Nucor sees 3Q earnings down from 2nd quarter

NEW YORK — Steelmaker Nucor Corp. said Tuesday that third-quarter earnings will be down significantly from the second quarter due to higher scrap costs and the company’s inability to pass price increases to customers.

Nucor’s forecast highlights a tight spot for U.S. steelmakers. Prices for scrap metal are rising because of demand from steel producers in China and other emerging markets. But demand for steel products remains weak in the U.S. Oversupply gives customers the upper hand, making them reluctant to pay price increases.

Nucor has become one of the country’s biggest steelmakers by operating minimills that use scrap steel, rather than iron ore, to make flat roll and other finished steel products.

For the third quarter ending on Oct. 2, Nucor expects earnings of 5 to 10 cents per share. That’s far below the earnings prediction of analysts polled by Thomson Reuters. The analysts, on average, expect 30 cents per share. It’s also down significantly from the 29 cents per share Nucor earned in the second quarter.

Nucor posted a loss of 10 cents per share in the third quarter of last year.

The company said in late July that there was “a general slowdown taking place across all product lines as the overall economy has entered into a new period of uncertainty.”

“Our third-quarter results will unfortunately confirm these concerns,” Nucor added Tuesday. The company said conditions have particularly slowed from the second quarter in its flat-rolled business. Flat-rolled, or sheet steel, is used in autos and appliances.

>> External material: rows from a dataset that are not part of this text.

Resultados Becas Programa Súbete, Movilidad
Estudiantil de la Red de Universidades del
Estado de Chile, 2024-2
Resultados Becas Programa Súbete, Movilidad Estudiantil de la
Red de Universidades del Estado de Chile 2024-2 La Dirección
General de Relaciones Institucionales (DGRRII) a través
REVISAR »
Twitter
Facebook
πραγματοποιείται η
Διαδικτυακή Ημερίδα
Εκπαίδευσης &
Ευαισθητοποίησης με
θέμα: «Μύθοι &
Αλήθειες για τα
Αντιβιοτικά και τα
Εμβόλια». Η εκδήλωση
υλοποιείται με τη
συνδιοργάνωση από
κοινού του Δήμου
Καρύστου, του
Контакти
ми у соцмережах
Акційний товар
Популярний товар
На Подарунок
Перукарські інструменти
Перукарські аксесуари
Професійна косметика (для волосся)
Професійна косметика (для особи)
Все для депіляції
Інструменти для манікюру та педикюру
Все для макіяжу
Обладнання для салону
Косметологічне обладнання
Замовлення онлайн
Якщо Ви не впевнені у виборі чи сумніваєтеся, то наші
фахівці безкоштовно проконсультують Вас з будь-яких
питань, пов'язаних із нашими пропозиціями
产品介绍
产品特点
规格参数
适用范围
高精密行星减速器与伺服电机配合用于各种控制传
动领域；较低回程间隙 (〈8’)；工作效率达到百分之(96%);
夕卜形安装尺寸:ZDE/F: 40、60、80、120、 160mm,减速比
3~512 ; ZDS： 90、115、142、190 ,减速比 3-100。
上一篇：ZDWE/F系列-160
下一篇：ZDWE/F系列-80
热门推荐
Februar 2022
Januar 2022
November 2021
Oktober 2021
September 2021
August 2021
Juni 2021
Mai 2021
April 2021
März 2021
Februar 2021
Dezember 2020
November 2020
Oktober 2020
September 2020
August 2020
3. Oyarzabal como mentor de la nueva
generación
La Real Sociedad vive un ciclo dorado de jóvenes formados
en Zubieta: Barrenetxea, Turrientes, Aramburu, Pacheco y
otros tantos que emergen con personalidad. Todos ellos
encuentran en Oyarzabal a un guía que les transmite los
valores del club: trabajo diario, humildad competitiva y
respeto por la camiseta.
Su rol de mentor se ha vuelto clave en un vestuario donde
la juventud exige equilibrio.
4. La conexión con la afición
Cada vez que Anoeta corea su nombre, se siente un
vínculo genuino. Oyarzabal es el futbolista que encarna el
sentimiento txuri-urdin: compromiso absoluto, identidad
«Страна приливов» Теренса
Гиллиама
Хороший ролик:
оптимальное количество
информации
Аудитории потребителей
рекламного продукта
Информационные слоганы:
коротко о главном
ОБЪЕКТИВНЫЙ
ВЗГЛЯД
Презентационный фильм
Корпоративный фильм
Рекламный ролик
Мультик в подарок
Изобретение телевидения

The worst markets for steel continue to be those associated with housing and construction markets, “which continue to show little, if any, strength,” Nucor said.

“I think most investors recognize that North American demand is weaker than it was two or three years ago, but this outlook suggests it might be worse,” than they thought, CIBC World Markets analyst Michael Willemse said.

Credit Suisse analyst David Gagliano said he thinks the margin squeeze should reverse itself in the fourth quarter because of a potential decline in scrap prices.

Nucor’s stock fell $1.25, or 3.1 percent to close at $39.41. The stock has traded between $35.71 and $51.08 in the past year. Trading was halted briefly Tuesday after a large trade on the CBSX exchange, owned by CBOE Stock Exchange, triggered a circuit breaker when the share price dropped to a penny as the trade was moved between exchanges for execution.

The circuit breakers, which briefly halt trading of stocks with big price swings, were instituted in mid-June after the so-called “flash crash” in May, when the Dow Jones Industrial Average lost 600 points in a matter of minutes.